Skype, Sony Working to Offer On-Demand iTunes Rivals
The field of on-demand video services continues to grow. Both Sony and Skype have announced their intentions to challenge the dominance of iTunes via download services. Sony is going to be offering movie downloads via the PSP, no doubt as a partial rebuff to Microsoft's entry into the field. Meanwhile, Skype is planning to roll out a broadband television service they are calling 'the Venice Project'. Funded with the money made when Skype was sold to eBay, the beta version was apparently launched last week. From the article: "On his blog, Mr Friis said the partners had been 'quietly testing with a small circle of people' for a few months, and that they would now expand the circle. The service will offer high-quality programs through an ad-supported platform. The project aims to bring quality TV programs free to consumers who have a broadband internet connection, the spokesman said."

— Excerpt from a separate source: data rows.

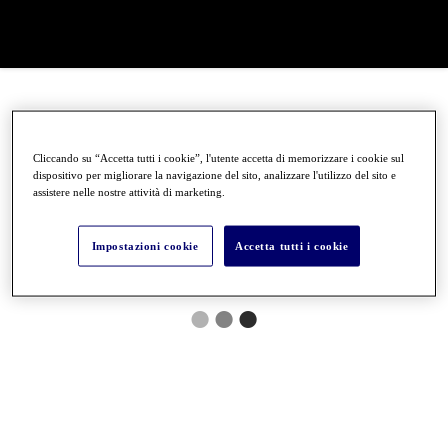
Cliccando su “Accetta tutti i cookie”, l'utente accetta di memorizzare i cookie sul
dispositivo per migliorare la navigazione del sito, analizzare l'utilizzo del sito e
assistere nelle nostre attività di marketing.
Impostazioni cookie
Accetta tutti i cookie
●
●
●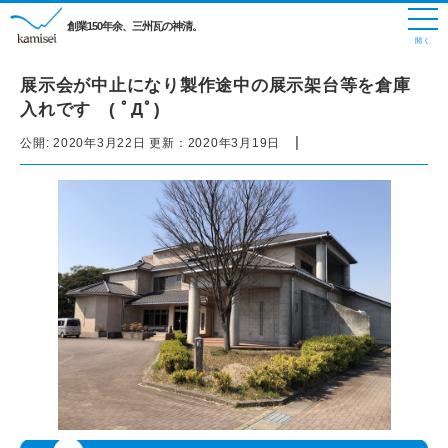
創業150年余、三州瓦の神清。
展示会が中止になり製作途中の展示架台等を倉庫
入れです ( ﾟДﾟ)
|
公開:
2020年3月22日
更新：
2020年3月19日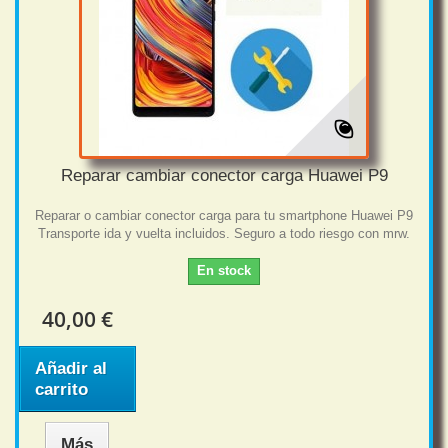
Reparar cambiar conector carga Huawei P9
Reparar o cambiar conector carga para tu smartphone Huawei P9
Transporte ida y vuelta incluidos. Seguro a todo riesgo con mrw.
En stock
40,00 €
Añadir al
carrito
Más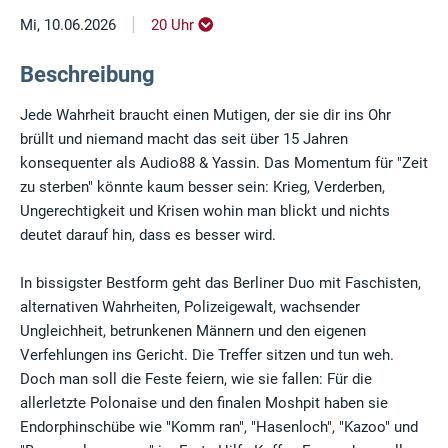
|
Mi, 10.06.2026
20 Uhr
Beschreibung
Jede Wahrheit braucht einen Mutigen, der sie dir ins Ohr
brüllt und niemand macht das seit über 15 Jahren
konsequenter als Audio88 & Yassin. Das Momentum für "Zeit
zu sterben" könnte kaum besser sein: Krieg, Verderben,
Ungerechtigkeit und Krisen wohin man blickt und nichts
deutet darauf hin, dass es besser wird.
In bissigster Bestform geht das Berliner Duo mit Faschisten,
alternativen Wahrheiten, Polizeigewalt, wachsender
Ungleichheit, betrunkenen Männern und den eigenen
Verfehlungen ins Gericht. Die Treffer sitzen und tun weh.
Doch man soll die Feste feiern, wie sie fallen: Für die
allerletzte Polonaise und den finalen Moshpit haben sie
Endorphinschübe wie "Komm ran", "Hasenloch", "Kazoo" und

This company is funded by Niklas Zennstrom and Janus Friis, not by Skype. The Venice Project is as unrelated to Skype as Skype is to Kazaa.
This the Skype foundrs, Zennström and Friis using the money they made selling Skype to create a new service. Skype is a product of eBay, and eBay are not involved in this.

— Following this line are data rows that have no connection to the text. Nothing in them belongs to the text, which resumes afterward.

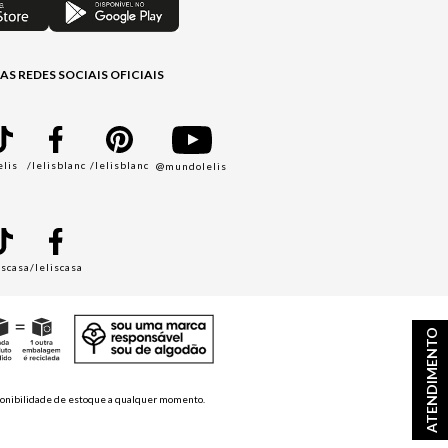
AS REDES SOCIAIS OFICIAIS
elis
/lelisblanc
/lelisblanc
@mundolelis
A
iscasa
/leliscasa
ATENDIMENTO
disponibilidade de estoque a qualquer momento.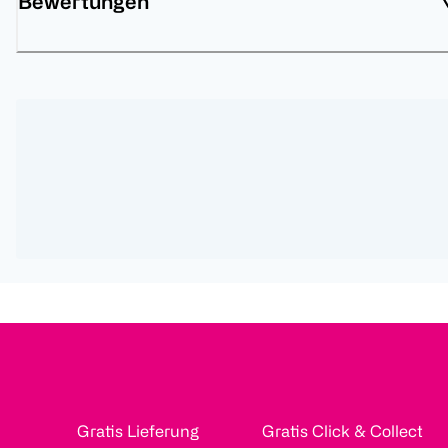
Bewertungen
Gratis Lieferung
Gratis Click & Collect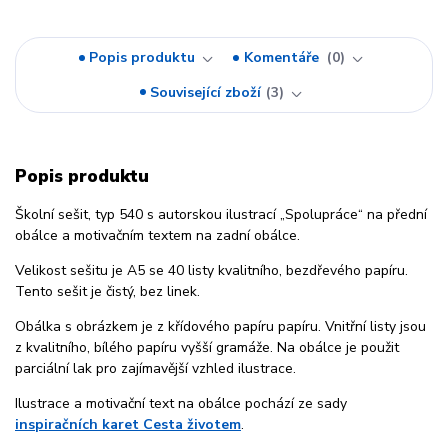
Popis produktu
Komentáře
0
Související zboží
3
Popis produktu
Školní sešit, typ 540 s autorskou ilustrací „Spolupráce“ na přední
obálce a motivačním textem na zadní obálce.
Velikost sešitu je A5 se 40 listy kvalitního, bezdřevého papíru.
Tento sešit je čistý, bez linek.
Obálka s obrázkem je z křídového papíru papíru. Vnitřní listy jsou
z kvalitního, bílého papíru vyšší gramáže. Na obálce je použit
parciální lak pro zajímavější vzhled ilustrace.
Ilustrace a motivační text na obálce pochází ze sady
inspiračních karet Cesta životem
.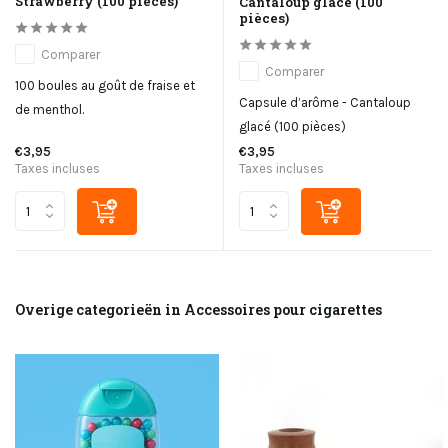
Strawberry (100 pièces)
Cantaloup glacé (100
pièces)
Comparer
Comparer
100 boules au goût de fraise et
Capsule d’arôme - Cantaloup
de menthol.
glacé (100 pièces)
€3,95
€3,95
Taxes incluses
Taxes incluses
Overige categorieën in Accessoires pour cigarettes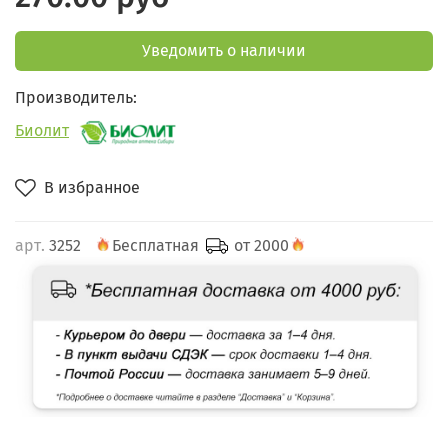
Уведомить о наличии
Производитель:
Биолит
В избранное
арт.
3252
Бесплатная
от 2000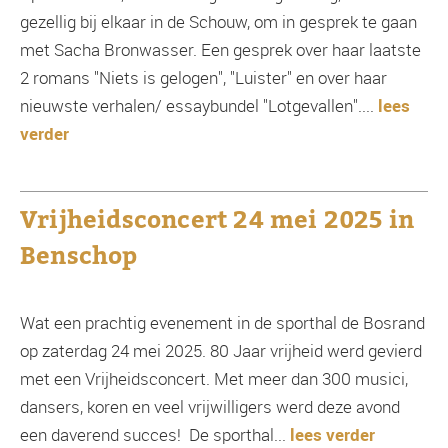
gezellig bij elkaar in de Schouw, om in gesprek te gaan
met Sacha Bronwasser. Een gesprek over haar laatste
2 romans "Niets is gelogen", "Luister" en over haar
nieuwste verhalen/ essaybundel "Lotgevallen"....
lees
verder
Vrijheidsconcert 24 mei 2025 in
Benschop
Wat een prachtig evenement in de sporthal de Bosrand
op zaterdag 24 mei 2025. 80 Jaar vrijheid werd gevierd
met een Vrijheidsconcert. Met meer dan 300 musici,
dansers, koren en veel vrijwilligers werd deze avond
een daverend succes! De sporthal...
lees verder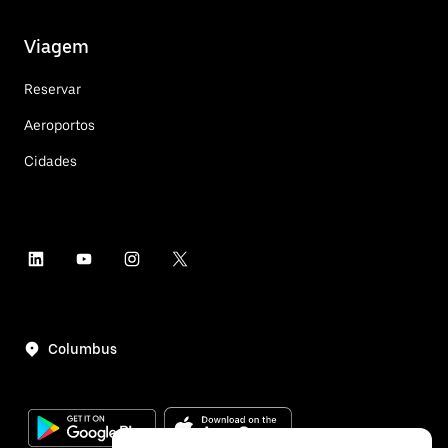
Viagem
Reservar
Aeroportos
Cidades
Columbus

An interesting question is whether they will be using P2P filesharing techniques for video distribution the way they did for for VOIP with Skype. One thinks bittorrent and other types of swarming, but it seems more difficult to apply here (Bittorrent based protocols work by having people download different parts of the file, which is difficult to apply to a stream.)

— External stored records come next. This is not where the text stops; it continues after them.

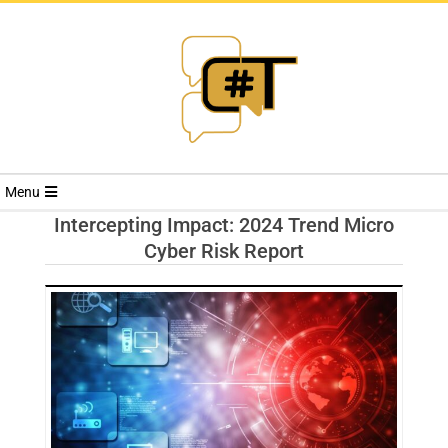
RIVISTA
Menu
CYBERSECURI
Intercepting Impact: 2024 Trend Micro
Cyber Risk Report
TRENDS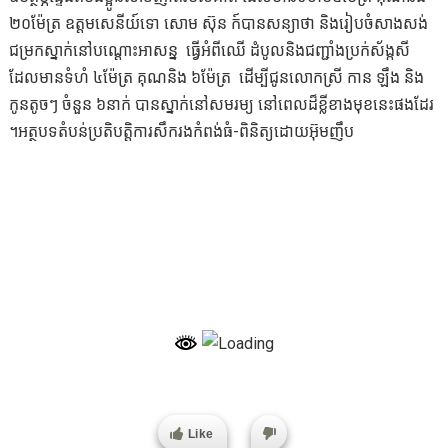
២០ម៉ែត្រ ឧត្តមសេនីយ៍ទោ សោម ស៊ុន ក៍បានសន្យាថា និងរៀបចំសាងសង់
ជម្រកស្នាក់នៅបណ្ដោះអាសន្ន ធ្វើអំពីឈើ ដំបូលនិងជញ្ជាំងប្រក់ស័ង្កសី
ដែលមានទំហំ ៤ម៉ែត្រ គុណនិង ៦ម៉ែត្រ ដើម្បីជូនលោកស្រី កាន ឡឹង និង
កូនតូចៗ ចំនួន ៦នាក់ បានស្នាក់នៅសមរម្យ នៅពេលដ៏ខ្លីខាងមុខនេះផងដែរ
។អត្ថបទតំបន់ប្រតិបត្តិការសឹករងកំពង់ធំ-ពិនិត្យដោយអ៊ុមញឹប
Like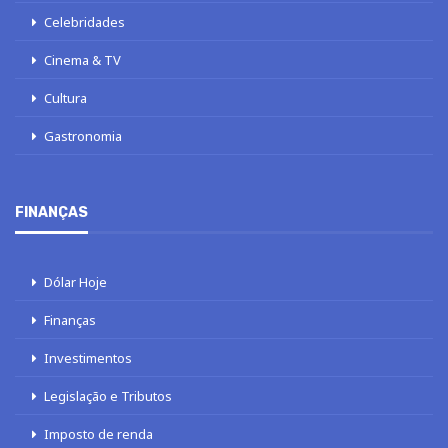
Celebridades
Cinema & TV
Cultura
Gastronomia
FINANÇAS
Dólar Hoje
Finanças
Investimentos
Legislação e Tributos
Imposto de renda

If MS were to incorporate free content (sans DRM), offer MUCH larger hard drives for the 360 (120 GB+), and improve their interface (adding search capability, and RSS feed-like subscription option, etc. like iTunes) they would be the kings.
The first barrier to MS dominating the download market is that in order to use the wonderful service, you have to buy an XBox 360. Non-gamers (and there are a few of them out there) are uninterested in buying a console merely to replicate features they can already get on their computer.